New super-resolution microscopes for TB, HIV/AIDS research

Adapted from UCT News - 2 June 2017

The University of Cape Town's Faculty of Health Sciences officially launched two new state-of-the-art, multi-functional Carl Zeiss confocal and super-resolution microscopes in its Confocal and Light Microscope Imaging Facility. Based in the Department of Human Biology and also the Institute of Infectious Disease and Molecular Medicine (IDM), the new microscopy platform enables a combination of multi-photon-based deep tissue imaging, fast live-cell and super-resolution technologies that will provide researchers in the Biomedical Sciences at UCT and beyond with an array of micro-imaging techniques unique in South Africa.
The platform allows advanced light microscopy imaging and analysis of cells and tissues, and is relevant to a multitude of research disciplines including, but not limited to, cell, cancer and developmental biology, immunology and infectious diseases research, microbiology, neuroscience and plant biotechnology.
"This includes real-time imaging and experimental manipulation of individual, live cells in tissues or small model organisms - crucial to our understanding of how, for example, nerve cells function in health and disease," says Associate Professor Dirk Lang, Head of the UCT Confocal and Light Microscope Imaging Facility.
The new systems will enable the Confocal and Light Microscope Imaging Facility to offer routine imaging of non-infectious and infectious biological samples under appropriate biosafety level 2 (BSL2) and biosafety level 3 (BSL3) containment, respectively, within the UCT FHS campus.
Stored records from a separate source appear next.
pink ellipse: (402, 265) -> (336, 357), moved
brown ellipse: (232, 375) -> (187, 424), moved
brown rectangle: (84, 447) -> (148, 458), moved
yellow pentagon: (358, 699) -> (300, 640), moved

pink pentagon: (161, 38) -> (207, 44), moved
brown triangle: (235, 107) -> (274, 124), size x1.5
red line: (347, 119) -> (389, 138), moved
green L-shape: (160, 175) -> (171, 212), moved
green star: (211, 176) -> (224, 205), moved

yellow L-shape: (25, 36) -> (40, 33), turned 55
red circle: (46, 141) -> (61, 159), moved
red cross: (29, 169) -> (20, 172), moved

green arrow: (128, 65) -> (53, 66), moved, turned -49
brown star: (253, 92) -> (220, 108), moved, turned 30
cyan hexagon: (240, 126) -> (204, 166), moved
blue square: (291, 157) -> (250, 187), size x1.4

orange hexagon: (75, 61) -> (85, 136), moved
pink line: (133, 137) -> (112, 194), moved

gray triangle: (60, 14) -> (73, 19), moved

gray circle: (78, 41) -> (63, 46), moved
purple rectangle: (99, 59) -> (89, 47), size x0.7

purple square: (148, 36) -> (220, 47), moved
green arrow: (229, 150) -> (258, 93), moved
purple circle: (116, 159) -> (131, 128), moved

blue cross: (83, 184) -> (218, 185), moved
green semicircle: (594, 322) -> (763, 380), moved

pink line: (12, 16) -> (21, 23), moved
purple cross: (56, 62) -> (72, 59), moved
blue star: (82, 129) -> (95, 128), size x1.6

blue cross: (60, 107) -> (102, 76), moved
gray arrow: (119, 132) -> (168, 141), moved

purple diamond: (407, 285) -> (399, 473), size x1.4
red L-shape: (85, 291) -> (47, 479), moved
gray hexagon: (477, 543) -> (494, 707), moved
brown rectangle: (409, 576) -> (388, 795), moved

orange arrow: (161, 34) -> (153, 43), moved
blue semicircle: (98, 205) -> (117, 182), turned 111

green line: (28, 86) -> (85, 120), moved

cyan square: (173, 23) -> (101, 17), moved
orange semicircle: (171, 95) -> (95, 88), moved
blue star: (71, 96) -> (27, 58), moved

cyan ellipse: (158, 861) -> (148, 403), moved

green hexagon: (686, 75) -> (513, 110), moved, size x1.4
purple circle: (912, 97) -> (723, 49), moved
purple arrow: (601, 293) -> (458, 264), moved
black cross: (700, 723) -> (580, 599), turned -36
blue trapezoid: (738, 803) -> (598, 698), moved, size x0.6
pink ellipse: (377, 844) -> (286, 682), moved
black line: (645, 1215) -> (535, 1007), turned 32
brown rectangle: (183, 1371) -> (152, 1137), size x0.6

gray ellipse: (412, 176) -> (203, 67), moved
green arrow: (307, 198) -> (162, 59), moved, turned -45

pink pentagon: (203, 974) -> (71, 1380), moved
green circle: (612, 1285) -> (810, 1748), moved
This will allow unprecedented access of UCT and other local researchers to super-resolution, real-time live cell and tissue imaging including a multitude of quantitative imaging and analysis techniques.
One of the microscopes, the new super-resolution Elyra S1, is the first instrument of its kind in a BSL3 laboratory in SA, allowing imaging of live pathogens implicated in infectious diseases of greatest relevance within an African context.
"Super-resolution technology, housed in a biosafety facility will provide a means of revealing previously inaccessible detail in biological samples that will help researchers in understanding key cellular processes relevant to health issues of national importance, including TB and HIV/AIDS," says Associate Professor Digby Warner, Associate Member of the IDM.
Funding was received from the National Equipment Programme of the National Research Foundation, the Wellcome Trust and the Wolfson Foundation, as well as UCT and the IDM.
A key component of the Wellcome Trust award is that it ensures 5-year funding for a technical post, thereby ensuring the funds are available to appoint someone with the expertise and skill to provide technical advice to users and oversight of the microscopes. The new equipment will also substantially contribute towards training and building urgently needed national capacity in advanced imaging techniques.
"In combination, these awards have enabled UCT to initiate a programme to develop a world-class imaging platform for infectious and non-infectious material, while ensuring that advanced technologies are maintained in biosafe core laboratories. Importantly, this process has highlighted the significant benefits inherent in driving multi-disciplinary funding applications within this environment, in this case involving the IDM, Department of Human Biology, and Faculty of Health Sciences,' agree Professors Lang and Warner.